Elle a estimé que valoriser le leadership des femmes est un acte de justice, que promouvoir leur participation est un impératif démocratique et qu'investir dans leur autonomisation économique constitue une décision stratégique pour le développement.
La ministre a également affirmé que l'Afrique a l'opportunité de consolider un nouveau modèle de développement fondé sur la paix, la bonne gouvernance, l'intégration régionale et la valorisation du capital humain.
Elle a insisté sur le fait que les femmes doivent être au coeur des processus de décision, de médiation, d'innovation et de leadership, car leur participation renforce les institutions, accroît la résilience des communautés, consolide la démocratie et favorise la paix.
Lors de son intervention, elle a exhorté les participants à traduire les engagements internationaux et africains en politiques publiques efficaces, capables de produire des résultats concrets au bénéfice des populations.

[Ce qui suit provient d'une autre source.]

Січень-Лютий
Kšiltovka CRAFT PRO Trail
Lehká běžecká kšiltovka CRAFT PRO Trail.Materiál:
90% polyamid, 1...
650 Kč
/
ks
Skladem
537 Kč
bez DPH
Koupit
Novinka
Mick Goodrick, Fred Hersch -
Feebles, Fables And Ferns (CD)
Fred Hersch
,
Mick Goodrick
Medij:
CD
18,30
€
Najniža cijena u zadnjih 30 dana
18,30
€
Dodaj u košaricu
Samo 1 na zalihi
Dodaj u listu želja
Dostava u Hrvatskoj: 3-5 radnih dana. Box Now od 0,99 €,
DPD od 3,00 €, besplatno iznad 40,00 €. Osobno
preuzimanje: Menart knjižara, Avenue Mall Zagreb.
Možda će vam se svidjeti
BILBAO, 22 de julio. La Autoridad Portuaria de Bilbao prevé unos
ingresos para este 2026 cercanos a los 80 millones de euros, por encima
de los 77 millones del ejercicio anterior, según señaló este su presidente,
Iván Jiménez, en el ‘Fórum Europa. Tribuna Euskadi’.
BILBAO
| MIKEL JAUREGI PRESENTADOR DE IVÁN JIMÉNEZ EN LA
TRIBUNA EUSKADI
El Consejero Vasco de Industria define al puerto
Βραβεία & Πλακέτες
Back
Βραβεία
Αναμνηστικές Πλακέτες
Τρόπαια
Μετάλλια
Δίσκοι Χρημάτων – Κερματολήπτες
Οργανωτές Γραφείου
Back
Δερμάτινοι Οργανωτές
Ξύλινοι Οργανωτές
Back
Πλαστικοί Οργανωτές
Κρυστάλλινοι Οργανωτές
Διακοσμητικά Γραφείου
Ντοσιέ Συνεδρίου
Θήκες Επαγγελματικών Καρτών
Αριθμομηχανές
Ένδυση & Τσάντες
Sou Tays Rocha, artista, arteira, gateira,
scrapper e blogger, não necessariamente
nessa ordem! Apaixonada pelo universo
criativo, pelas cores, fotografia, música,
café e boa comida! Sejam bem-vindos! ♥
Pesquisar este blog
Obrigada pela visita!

La gouvernante a également exprimé l'espoir que ce forum contribuerait à renforcer la coopération entre les États et les institutions africaines, ainsi qu'à formuler des propositions susceptibles d'influencer les politiques publiques en faveur de la paix, de la démocratie, de l'égalité des sexes et du développement durable.
En conclusion, elle a déclaré que le progrès de l'Afrique repose sur sa capacité à investir dans le talent, l'intelligence et le leadership des femmes, soulignant que « lorsque les femmes progressent, la paix progresse ; lorsque la paix est consolidée, la démocratie est renforcée ; et lorsque la paix, la démocratie et le développement vont de pair, le continent africain progresse ».